• EXERCISE PROMPT: Please find every line in the entries below that contains the string "thrash", and copy it.

• DATASET ENTRIES:
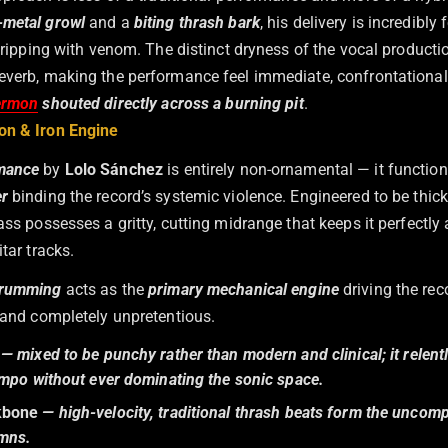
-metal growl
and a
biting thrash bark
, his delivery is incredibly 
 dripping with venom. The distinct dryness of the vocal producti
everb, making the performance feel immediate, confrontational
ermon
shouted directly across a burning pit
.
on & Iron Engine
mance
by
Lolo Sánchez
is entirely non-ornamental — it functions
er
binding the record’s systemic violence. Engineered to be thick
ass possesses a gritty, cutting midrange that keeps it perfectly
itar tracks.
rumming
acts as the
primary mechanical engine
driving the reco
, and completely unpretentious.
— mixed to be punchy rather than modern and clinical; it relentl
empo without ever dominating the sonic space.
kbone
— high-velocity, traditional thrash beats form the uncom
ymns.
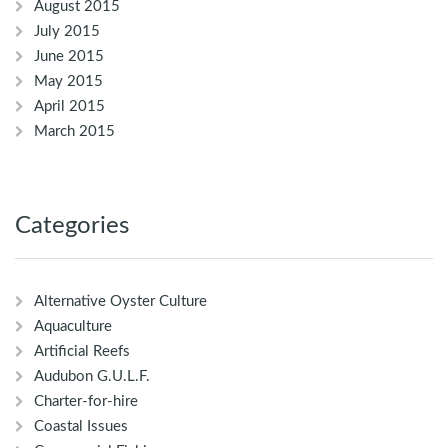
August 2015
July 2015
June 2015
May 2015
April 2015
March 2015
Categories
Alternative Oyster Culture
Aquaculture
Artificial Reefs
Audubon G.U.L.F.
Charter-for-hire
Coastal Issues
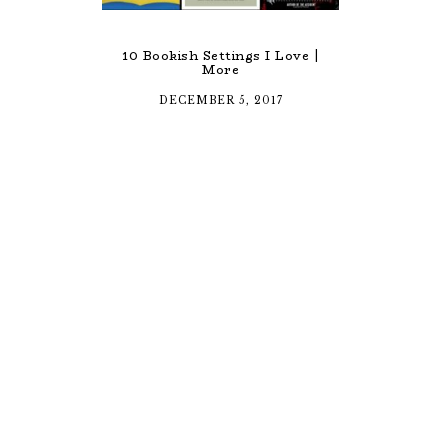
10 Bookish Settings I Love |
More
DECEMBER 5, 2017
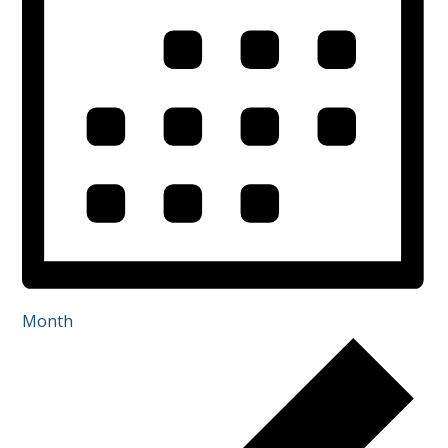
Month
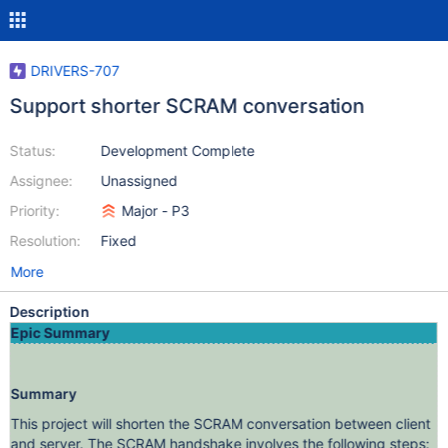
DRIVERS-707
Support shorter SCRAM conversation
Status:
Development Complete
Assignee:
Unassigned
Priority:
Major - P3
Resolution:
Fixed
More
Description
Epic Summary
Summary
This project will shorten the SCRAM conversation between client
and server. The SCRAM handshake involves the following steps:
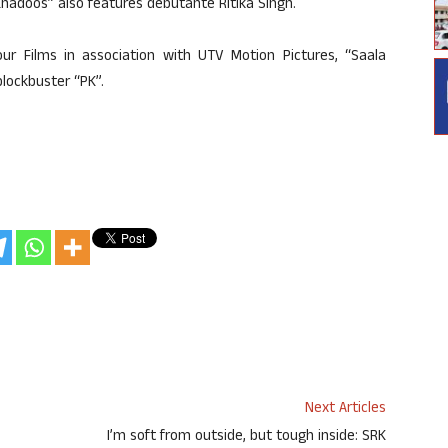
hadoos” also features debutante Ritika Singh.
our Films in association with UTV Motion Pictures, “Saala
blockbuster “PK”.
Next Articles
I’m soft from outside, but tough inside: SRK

• SOLUTION:
biting thrash bark
— high-velocity, traditional thrash beats form the uncom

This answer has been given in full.